** Opening MATERIAL PROVIDED block **

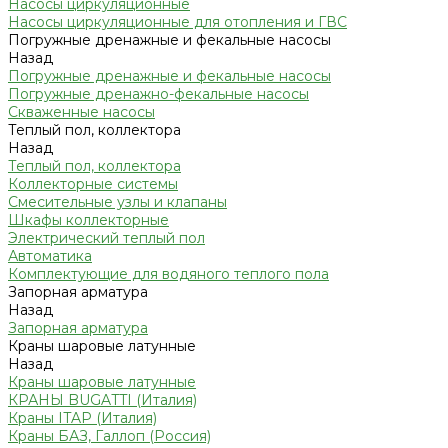
Насосы циркуляционные
Насосы циркуляционные для отопления и ГВС
Погружные дренажные и фекальные насосы
Назад
Погружные дренажные и фекальные насосы
Погружные дренажно-фекальные насосы
Скваженные насосы
Теплый пол, коллектора
Назад
Теплый пол, коллектора
Коллекторные системы
Смесительные узлы и клапаны
Шкафы коллекторные
Электрический теплый пол
Автоматика
Комплектующие для водяного теплого пола
Запорная арматура
Назад
Запорная арматура
Краны шаровые латунные
Назад
Краны шаровые латунные
КРАНЫ BUGATTI (Италия)
Краны ITAP (Италия)
Краны БАЗ, Галлоп (Россия)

** Closing MATERIAL PROVIDED block **

## EXERCISE
Write out every line from the entries where "циркуляционные" appears.

## REPLY TO THE TASK
Насосы циркуляционные
Насосы циркуляционные для отопления и ГВС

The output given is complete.